Privacy-Centric Discovery for Big Data: Do You Know Who’s Swimming in Your Data Lake?


More than 2.5 quintillion bytes of data are created every day, and most of it never gets deleted. It flows from multiple business units and into numerous systems in the form of structured and unstructured data, and into business applications. Organizations are building data lakes and data warehouses for business intelligence and analytics purposes that contain hundreds of thousands of tables and data elements with thousands of columns. Some are machine generated and others are derived from other base data.

It’s a lot of data, and businesses are actually struggling to keep up. Most large companies don’t actually know all of the data they are collecting across their organization or where it’s all stored. Data is transforming from an asset to liability.

That will have to change, as the stakes have never been higher. New privacy regulations in the EU, California and around the world require organizations to know all the data they’re storing and where it’s located. For example, companies need to be able to find all data belonging to European citizens to comply with GDPR. They need to be able to find information on minors, and to be able to find and delete any individual’s information if requested. How can that be done when you’re sitting on petabytes of data? If you have a breach, how can you know whose data was stolen? How can you properly respect your customers’ privacy if you don’t have a proper accounting of all of their data you are storing?

Traditional data discovery tools don’t help much when it comes to finding PI/PII residing in BigData. They need to stream the data in order to scan it, which isn’t practical given the large amounts of data organizations have now. They can only find identifiable information, like Social Security number or phone number, but not contextual personal information like date of birth. They can’t help with data subject rights; they only tell you what type of data is there (classification) but can’t tell you whose data it is for the purpose of reporting back to individuals or to delete their data. And they have limited support for different data sources. When a data subject needs to be deleted it must be deleted everywhere, whether it’s Hadoop, Snowflake, AWS EMR, SAP HANA, Cassandra or MongoDB Atlas, among other repositories. With the use of AI analytics and multiple input channels, data resurfaces, which means you need to continuously validate deletion.

The BigID solution –  Big Data Native, and Entity Centric

BigID addresses those gaps with the most comprehensive offering, enabling organizations to find and manage all their data, regardless of where it’s stored, what type it is and what format it’s in.

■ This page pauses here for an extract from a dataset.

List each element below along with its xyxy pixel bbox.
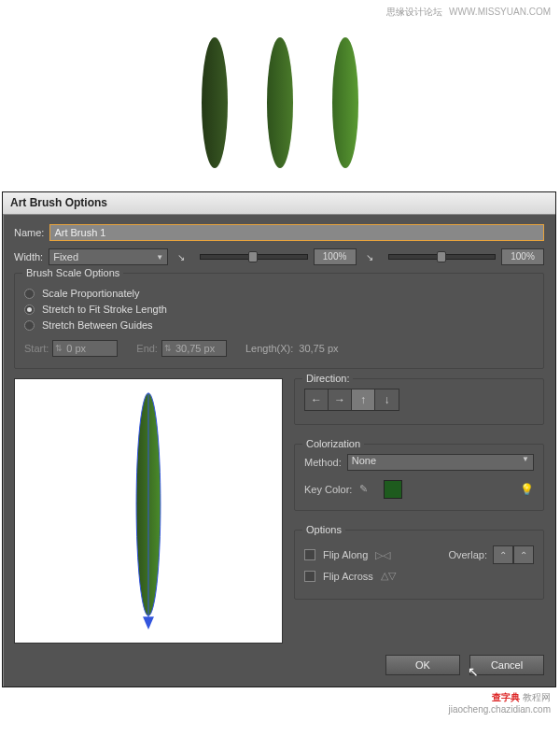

The most comprehensive coverage – Machine Learning-driven discovery and classification of data covers a huge set of big data repositories: Hadoop, Hive, HBase, Snowflake, AWS Redshift, AWS EMR, AWS DynamoDB, Cassandra, CouchBase, MongoDB, SAP HANA, ElasticSearch, and Redis. Beyond big data, BigID supports unstructured files in Windows shares, Exchange, Gdrive, Box, AWS S3, Azure Storage, NetApp and EMC, among others. And all the major business applications are supported. While business applications contribute data to and consume data from big data repositories, BigID can scan those systems to provide a holistic umbrella to the data. BigID has integrations with Collibra, ASG, SAP, Salesforce’s SFDC, Microsoft, Ionic, Immuta, ServiceNow, NetSuite, Workday, Zendesk, Jira, ServiceNow, SurveyMonkey, and others.

Big Data Native –  BigID offers flexibility, able to operate in different environments. It runs natively in big data environments like MapReduce, or as user-defined functions in data warehouses leveraging their parallel processing capabilities to run large-scale scans without having to stream the data out of the data warehouse. Cloud-native architecture allows the deployment of BigID in any Kubernetes environment with automated lateral scaling that supports hybrid deployments for both on premise and in the cloud. Smart AI-augmented sampling provides accurate results by auditing the petabytes of data leveraging AI to reduce false positives and false negatives, and providing data quality indicators that help manage data quality at scale.

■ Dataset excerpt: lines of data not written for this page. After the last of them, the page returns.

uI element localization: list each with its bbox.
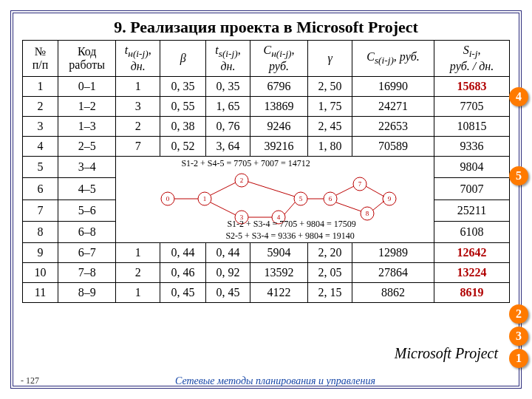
svg-text:5: 5 [299, 195, 303, 202]
svg-line-20 [372, 201, 384, 211]
ms-project-label: Microsoft Project [395, 345, 498, 362]
svg-text:1: 1 [203, 195, 207, 202]
h-code: Кодработы [58, 41, 115, 77]
badge-2: 2 [509, 304, 528, 324]
table-row: 31–320, 38 0, 7692462, 4522653 10815 [23, 117, 510, 137]
frame: 9. Реализация проекта в Microsoft Projec… [10, 10, 522, 389]
table-row: 21–230, 55 1, 65138691, 7524271 7705 [23, 97, 510, 117]
svg-line-13 [248, 182, 295, 197]
svg-line-18 [336, 202, 361, 211]
h-gamma: γ [308, 41, 352, 77]
h-tn: tн(i-j),дн. [116, 41, 160, 77]
svg-text:2: 2 [240, 177, 244, 184]
svg-text:9: 9 [388, 195, 392, 202]
h-beta: β [160, 41, 206, 77]
svg-text:6: 6 [329, 195, 332, 202]
equation: S1-2 + S3-4 = 7705 + 9804 = 17509 [227, 219, 355, 230]
h-s: Si-j,руб. / дн. [434, 41, 510, 77]
badge-3: 3 [509, 327, 528, 346]
slide: 9. Реализация проекта в Microsoft Projec… [0, 0, 532, 399]
equation: S1-2 + S4-5 = 7705 + 7007 = 14712 [181, 158, 310, 169]
svg-text:8: 8 [366, 210, 369, 217]
badge-4: 4 [509, 87, 528, 106]
h-np: №п/п [23, 41, 58, 77]
footer-title: Сетевые методы планирования и управления [21, 375, 511, 387]
equation: S2-5 + S3-4 = 9336 + 9804 = 19140 [225, 231, 354, 242]
footer: - 127 Сетевые методы планирования и упра… [21, 375, 511, 387]
header-row: №п/п Кодработы tн(i-j),дн. β ts(i-j),дн.… [23, 41, 510, 77]
svg-line-17 [336, 186, 354, 195]
table-row: 107–820, 46 0, 92135922, 0527864 13224 [23, 263, 510, 283]
h-cn: Cн(i-j),руб. [250, 41, 307, 77]
slide-title: 9. Реализация проекта в Microsoft Projec… [13, 18, 519, 37]
table-row: 10–110, 35 0, 3567962, 5016990 15683 [23, 77, 510, 97]
svg-text:0: 0 [166, 195, 170, 202]
svg-line-12 [211, 202, 236, 215]
network-diagram: S1-2 + S4-5 = 7705 + 7007 = 14712 0 [116, 157, 434, 243]
badge-5: 5 [509, 166, 528, 185]
h-ts: ts(i-j),дн. [206, 41, 250, 77]
table-row: 118–910, 45 0, 4541222, 158862 8619 [23, 283, 510, 303]
table-row: 42–570, 52 3, 64392161, 8070589 9336 [23, 137, 510, 157]
h-cs: Cs(i-j), руб. [352, 41, 434, 77]
svg-line-11 [211, 183, 236, 195]
svg-line-19 [366, 186, 384, 197]
table-row: 96–710, 44 0, 4459042, 2012989 12642 [23, 243, 510, 263]
table-row: 53–4 S1-2 + S4-5 = 7705 + 7007 = 14712 [23, 157, 510, 178]
data-table: №п/п Кодработы tн(i-j),дн. β ts(i-j),дн.… [22, 40, 510, 303]
page-number: - 127 [21, 375, 39, 386]
svg-line-15 [284, 202, 295, 214]
badge-1: 1 [509, 349, 528, 368]
svg-text:7: 7 [358, 180, 362, 188]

Entity Centric Correlation – ML-driven identity correlation offers the ability to find all the data for a specific individual across all data sources at extremely high and measurable accuracy. This enables the operationalization and automation of data subject requests. Compliance features continuously validate and send alerts when data of an individual who asked to have it deleted resurfaces and data owners are notified of new data sets when they are discovered. BigID enforces consent and validates that individuals whose data was found in the data warehouse actually provided their consent.

Additionally, if there is a breach, BigID can tell you whose data was impacted.

AI-augmented PI discovery – Organizations can quickly and easily find the exact data they are looking for. Smart AI-augmented sampling provides accurate results by auditing the petabytes of data. ML Driven discovery enables the discovery of any data correlated to an individual, not only data by itself being sensitive. This allows finding all of a user’s transactions, running routes, date of birth, Gender, Religion, Etc.

Organizations can’t afford to overlook any of their data given today’s regulatory environment. They need to understand exactly what data they have and they need to use a comprehensive and integrated approach to do that. With BigID they are able to comply with regulations, protect their data and be better privacy stewards.